_What you have to do_
From the entries that follow, reproduce exactly and only the lines from the line with "Полное название файла" to the line with "Самая частая проблема, выступающая", endpoints included.

_Record set_
• • • • • • •

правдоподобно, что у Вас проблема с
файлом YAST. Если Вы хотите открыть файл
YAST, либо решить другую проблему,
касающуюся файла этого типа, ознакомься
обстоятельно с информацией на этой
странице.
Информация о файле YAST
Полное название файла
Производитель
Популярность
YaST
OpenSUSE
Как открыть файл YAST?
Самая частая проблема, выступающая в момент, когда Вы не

• • • • • • •

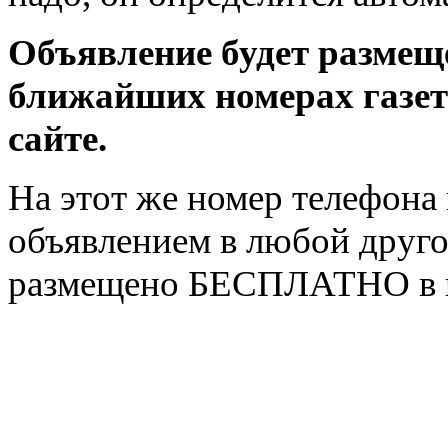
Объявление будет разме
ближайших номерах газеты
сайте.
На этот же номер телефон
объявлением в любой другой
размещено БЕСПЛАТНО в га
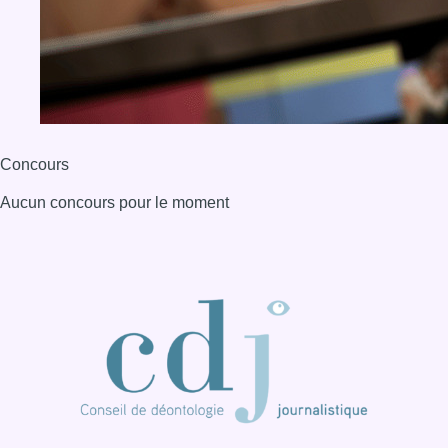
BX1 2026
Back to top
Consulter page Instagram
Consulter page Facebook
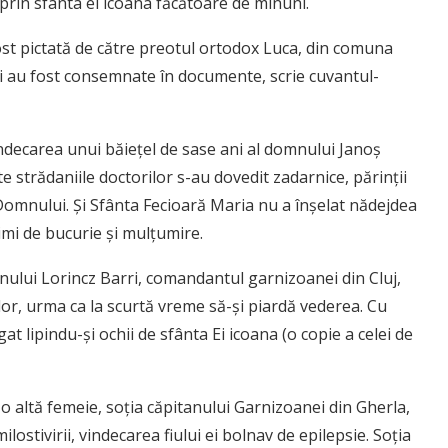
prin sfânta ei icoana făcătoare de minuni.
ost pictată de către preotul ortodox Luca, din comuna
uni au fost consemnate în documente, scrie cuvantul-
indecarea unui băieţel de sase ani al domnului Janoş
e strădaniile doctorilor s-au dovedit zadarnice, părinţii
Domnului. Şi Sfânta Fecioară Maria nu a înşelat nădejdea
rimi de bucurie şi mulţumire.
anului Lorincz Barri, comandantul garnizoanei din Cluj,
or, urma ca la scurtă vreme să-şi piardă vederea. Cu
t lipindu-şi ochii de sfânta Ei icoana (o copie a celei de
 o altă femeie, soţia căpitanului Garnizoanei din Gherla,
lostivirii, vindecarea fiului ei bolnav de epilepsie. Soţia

• • • • • • •

_Worked solution_
Полное название файла
Производитель
Популярность
YaST
OpenSUSE
Как открыть файл YAST?
Самая частая проблема, выступающая в момент, когда Вы не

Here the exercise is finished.